# Advice for smallish living room



## ntzeke (May 19, 2008)

Just ran into this great forum. I am excited to read all of the information in here.

My wife and I are buying a house soon. First I want to put up our flat screen in the living room.

Attached is a picture of the living room. Where do you think would be a proper place for a flat screen for the living room? My two options seem to be above the fire place or on the wall to the right. 

I am concerned about glare from the windows if it is on the wall to the right. Above the fireplace I am concerned about the cost involved due to the window being above the fireplace. 

Please give me a suggestion or two. I want to put the TV above the fireplace but am not sure what it would involve.


----------



## bpape (Sep 14, 2006)

Welcome to the forum.

Putting it above the fireplace is going to be very expensive and potentially not even doable due to the small amount of structure available to run in.

Also, it's likely just as poor a viewing option as the wall to the right. While it may not be glare on the set, it is light straight in your face which is as bad or worse. Rooms like that are beautiful to look at and for general living but just not condusive to AV. 

Without knowing which way those windows face, what you have for trees around, etc. - hard to say if on the wall is doable or not.

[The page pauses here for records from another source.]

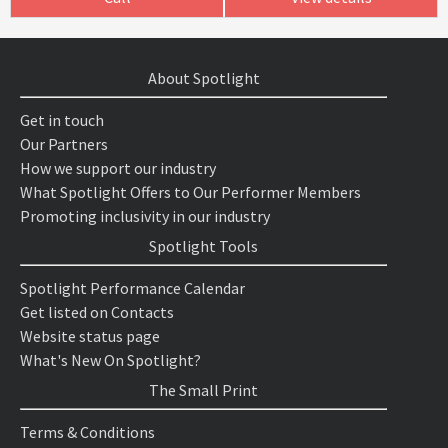
About Spotlight
Get in touch
Our Partners
How we support our industry
What Spotlight Offers to Our Performer Members
Promoting inclusivity in our industry
Spotlight Tools
Spotlight Performance Calendar
Get listed on Contacts
Website status page
What's New On Spotlight?
The Small Print
Terms & Conditions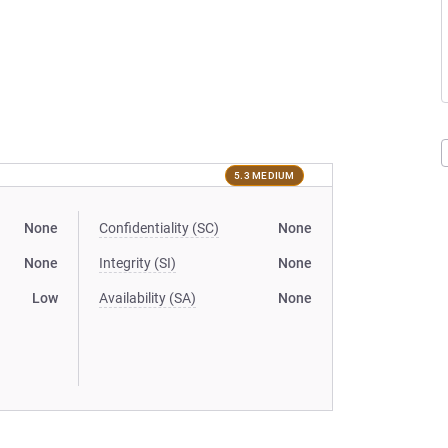
5.3 MEDIUM
None
Confidentiality (SC)
None
None
Integrity (SI)
None
Low
Availability (SA)
None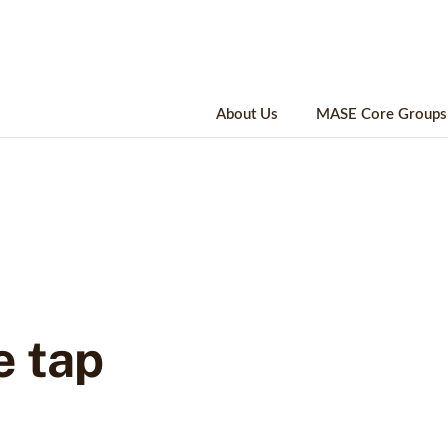
About Us
MASE Core Groups
e tap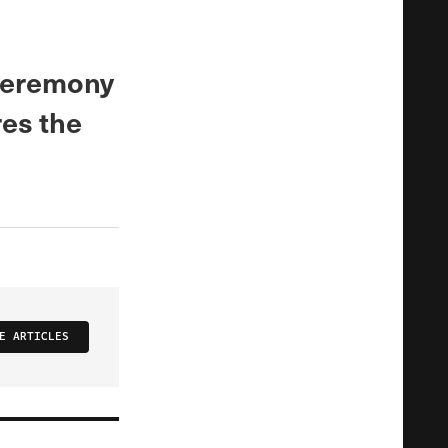
 ceremony
res the
E ARTICLES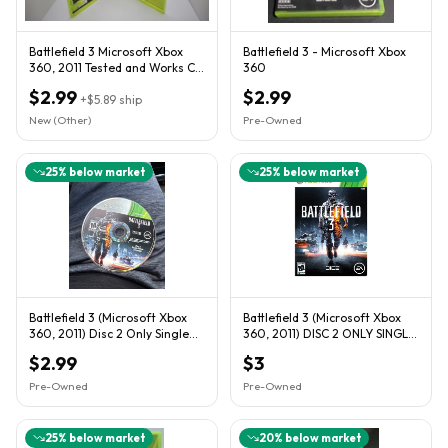
Battlefield 3 Microsoft Xbox
Battlefield 3 - Microsoft Xbox
360, 2011 Tested and Works CIB
360
Complete
$2.99
$2.99
+
$5.89
ship
New (Other)
Pre-Owned
25
% below market
25
% below market
Battlefield 3 (Microsoft Xbox
Battlefield 3 (Microsoft Xbox
360, 2011) Disc 2 Only Single
360, 2011) DISC 2 ONLY SINGLE
Player
PLAYER
$2.99
$3
Pre-Owned
Pre-Owned
25
% below market
20
% below market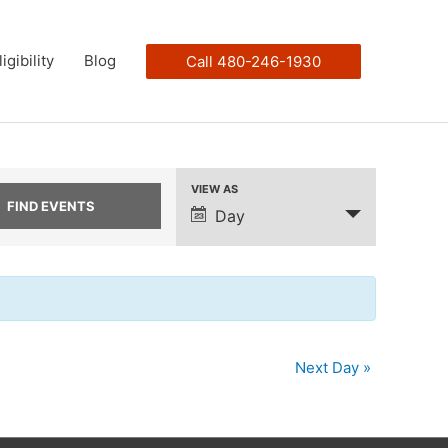
ligibility
Blog
Call 480-246-1930
VIEW AS
Event
Day
Views
Navigation
Next Day
»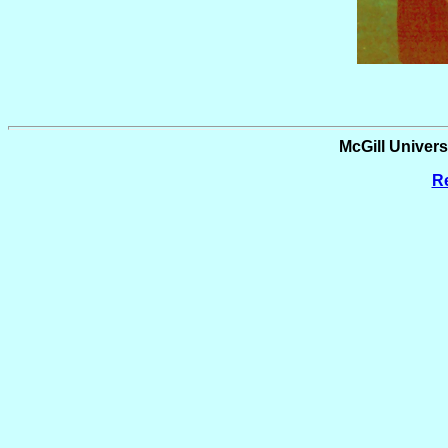
McGill Universi
Re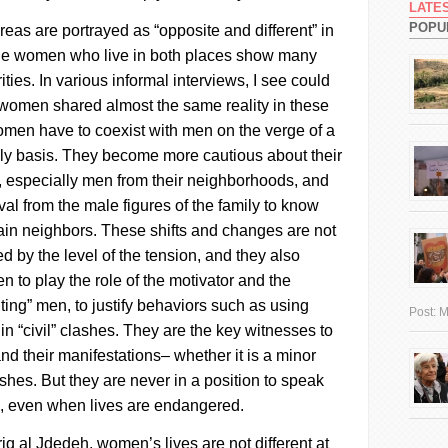
LATE
POPU
eas are portrayed as “opposite and different” in
 the women who live in both places show many
ities. In various informal interviews, I see could
women shared almost the same reality in these
men have to coexist with men on the verge of a
aily basis. They become more cautious about their
e, especially men from their neighborhoods, and
al from the male figures of the family to know
tain neighbors.
These shifts and changes are not
d by the level of the tension, and they also
 to play the role of the motivator and the
lting” men, to justify behaviors such as using
Post:
M
 “civil” clashes. They are the key witnesses to
nd their manifestations– whether it is a minor
ashes. But they are never in a position to speak
s, even when lives are endangered.
riq al
Jdedeh
, women’s lives are not different at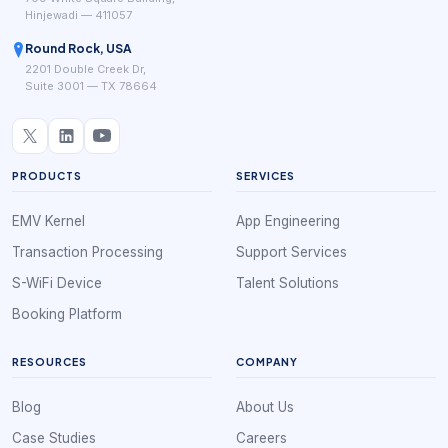
Hinjewadi — 411057
Round Rock, USA
2201 Double Creek Dr,
Suite 3001 — TX 78664
PRODUCTS
SERVICES
EMV Kernel
App Engineering
Transaction Processing
Support Services
S-WiFi Device
Talent Solutions
Booking Platform
RESOURCES
COMPANY
Blog
About Us
Case Studies
Careers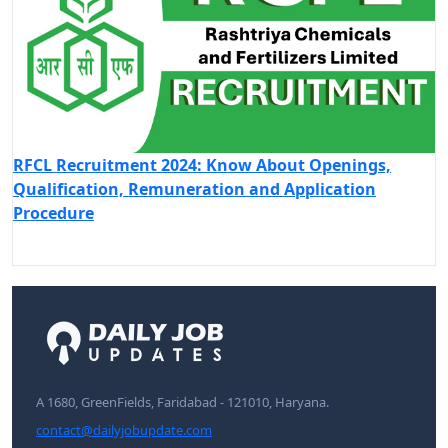
RFCL Recruitment 2024: Know About Openings,
Qualification, Remuneration and Application
Procedure
A 1680, GreenFields, Faridabad - 121010, Haryana.
contact@dailyjobupdate.com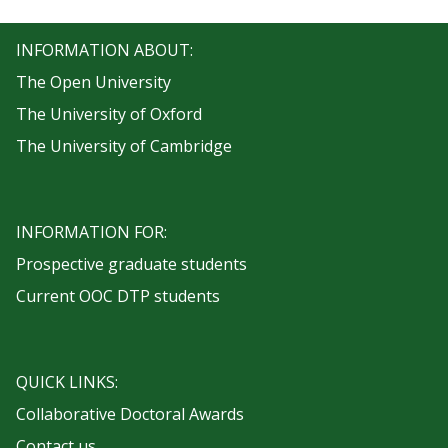
INFORMATION ABOUT:
The Open University
The University of Oxford
The University of Cambridge
INFORMATION FOR:
Prospective graduate students
Current OOC DTP students
QUICK LINKS:
Collaborative Doctoral Awards
Contact us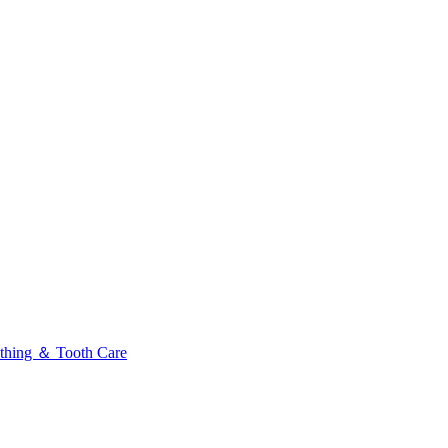
thing ＆ Tooth Care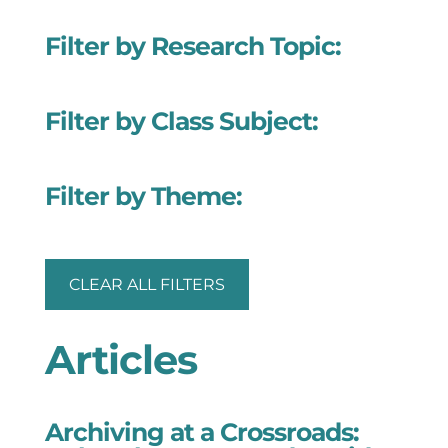
Filter by Research Topic:
Filter by Class Subject:
Filter by Theme:
CLEAR ALL FILTERS
Articles
Archiving at a Crossroads: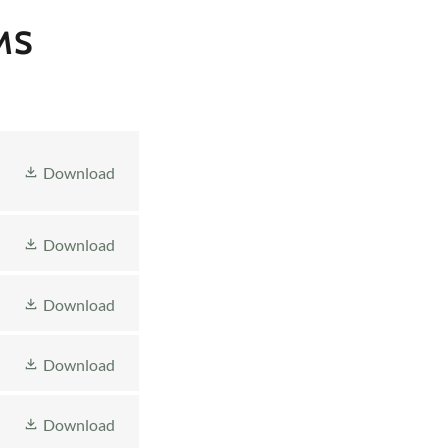
MS
Download
Download
Download
Download
Download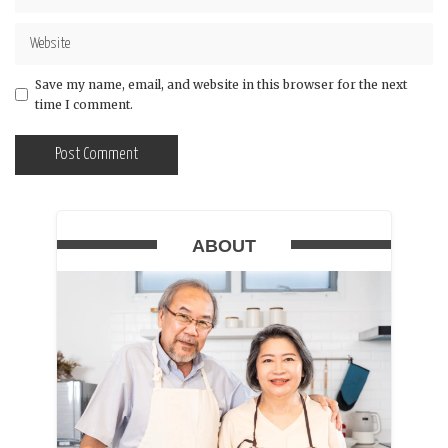
Save my name, email, and website in this browser for the next
time I comment.
ABOUT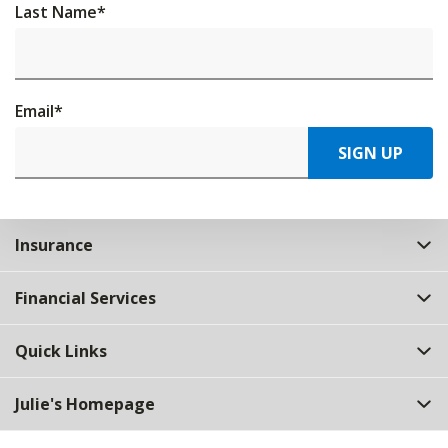
Last Name
*
Email
*
SIGN UP
Insurance
Financial Services
Quick Links
Julie's Homepage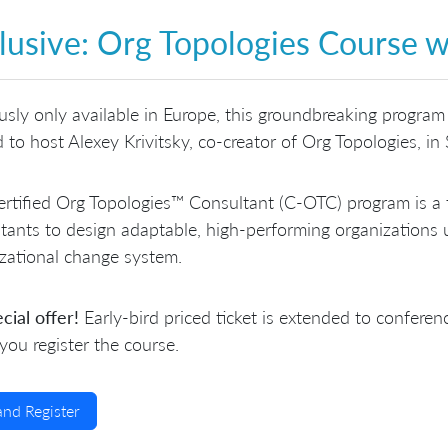
lusive: Org Topologies Course w
usly only available in Europe, this groundbreaking program 
ed to host Alexey Krivitsky, co-creator of Org Topologies, i
rtified Org Topologies™ Consultant (C-OTC) program is a 
tants to design adaptable, high-performing organizations u
zational change system.
cial offer!
Early-bird priced ticket is extended to conf
ou register the course.
and Register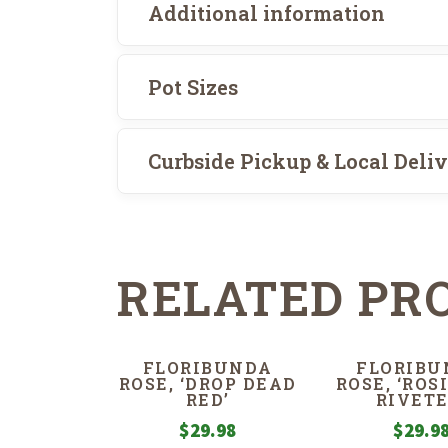
Additional information
Pot Sizes
Curbside Pickup & Local Deli
RELATED PR
FLORIBUNDA
FLORIBU
ROSE, ‘DROP DEAD
ROSE, ‘ROS
RED’
RIVETE
$
29.98
$
29.9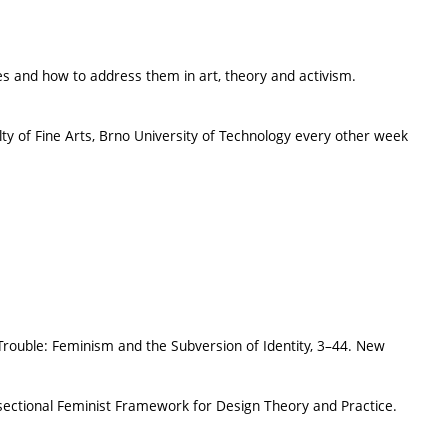
ues and how to address them in art, theory and activism.
ty of Fine Arts, Brno University of Technology every other week
 Trouble: Feminism and the Subversion of Identity, 3–44. New
sectional Feminist Framework for Design Theory and Practice.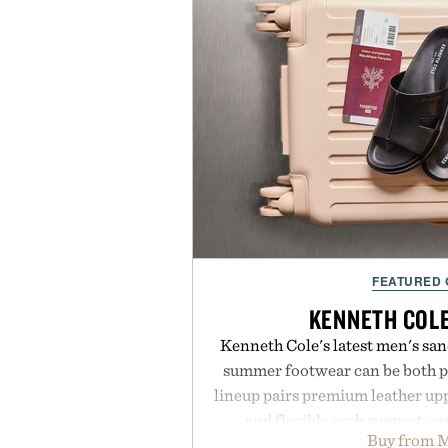
FEATURED
KENNETH COL
Kenneth Cole's latest men's sand
summer footwear can be both po
lineup pairs premium leather up
and flexible arch support, cr
Buy from M
everything from weekend erran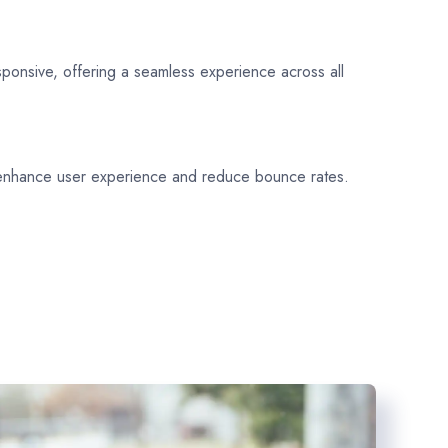
sponsive, offering a seamless experience across all
 enhance user experience and reduce bounce rates.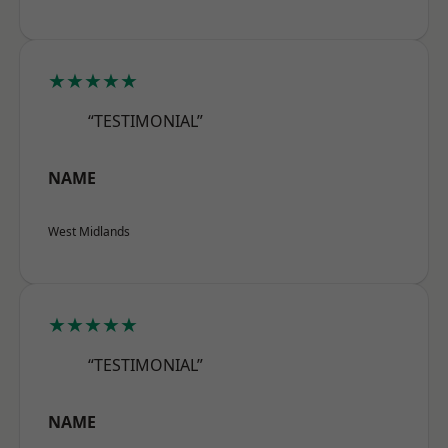
★★★★★
“TESTIMONIAL”
NAME
West Midlands
★★★★★
“TESTIMONIAL”
NAME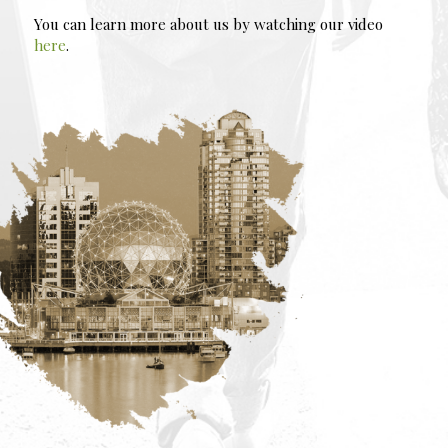
You can learn more about us by watching our video
here
.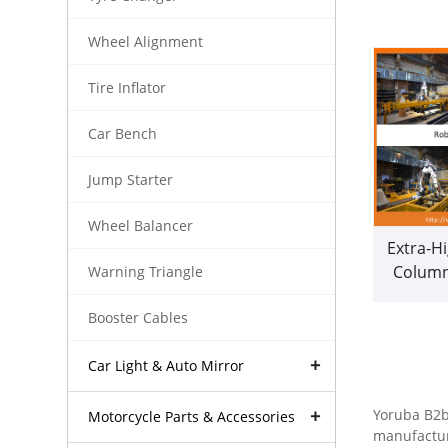
Wheel Alignment
Tire Inflator
Car Bench
Jump Starter
Wheel Balancer
Extra-Hi
Columns
Warning Triangle
Automob
Booster Cables
Profess
(
Car Light & Auto Mirror
Yoruba B2b 
Motorcycle Parts & Accessories
manufactur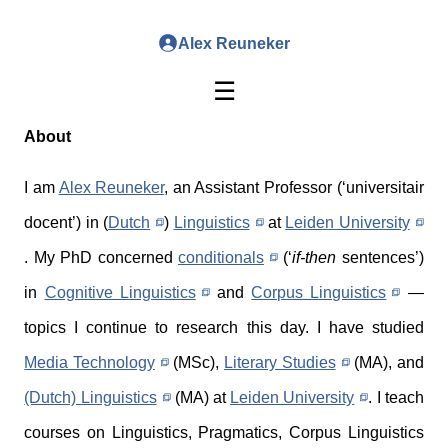
Alex Reuneker
☰
About
I am
Alex Reuneker
, an Assistant Professor (‘universitair
docent’) in (
Dutch
)
Linguistics
at
Leiden University
. My PhD concerned
conditionals
(‘
if-then
sentences’)
in
Cognitive Linguistics
and
Corpus Linguistics
—
topics I continue to research this day. I have studied
Media Technology
(MSc),
Literary Studies
(MA), and
(Dutch) Linguistics
(MA) at
Leiden University
. I teach
courses on Linguistics, Pragmatics, Corpus Linguistics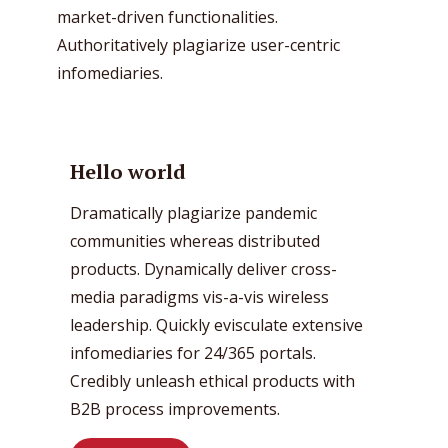
market-driven functionalities.
Authoritatively plagiarize user-centric
infomediaries.
Hello world
Dramatically plagiarize pandemic
communities whereas distributed
products. Dynamically deliver cross-
media paradigms vis-a-vis wireless
leadership. Quickly evisculate extensive
infomediaries for 24/365 portals.
Credibly unleash ethical products with
B2B process improvements.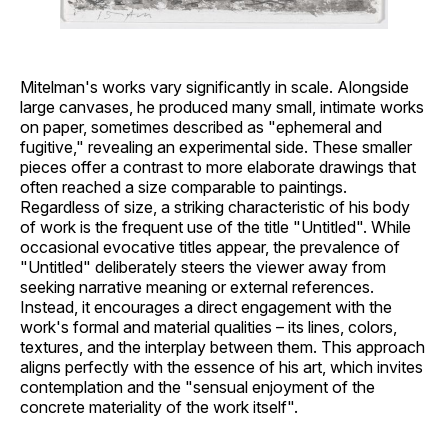
Mitelman's works vary significantly in scale. Alongside
large canvases, he produced many small, intimate works
on paper, sometimes described as "ephemeral and
fugitive," revealing an experimental side. These smaller
pieces offer a contrast to more elaborate drawings that
often reached a size comparable to paintings.
Regardless of size, a striking characteristic of his body
of work is the frequent use of the title "Untitled". While
occasional evocative titles appear, the prevalence of
"Untitled" deliberately steers the viewer away from
seeking narrative meaning or external references.
Instead, it encourages a direct engagement with the
work's formal and material qualities – its lines, colors,
textures, and the interplay between them. This approach
aligns perfectly with the essence of his art, which invites
contemplation and the "sensual enjoyment of the
concrete materiality of the work itself".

My gut is that over the fireplace just isn't an option.

Bryan


----------



## salvasol (Oct 31, 2006)

Welcome to the forum :wave: :wave: :wave:

What about diagonally between fireplace and right wall??? 

You'll need a stand, and you'll have to deal with accoustic problems ... I think. :bigsmile:


----------



## ntzeke (May 19, 2008)

Thanks a lot for the replies. 

When I get in there again, I will know better how to attack the living room. The glare from putting the TV on the wall may not be as bad as I think it will. 

The living room will only be a secondary place to watch movies anyway.


----------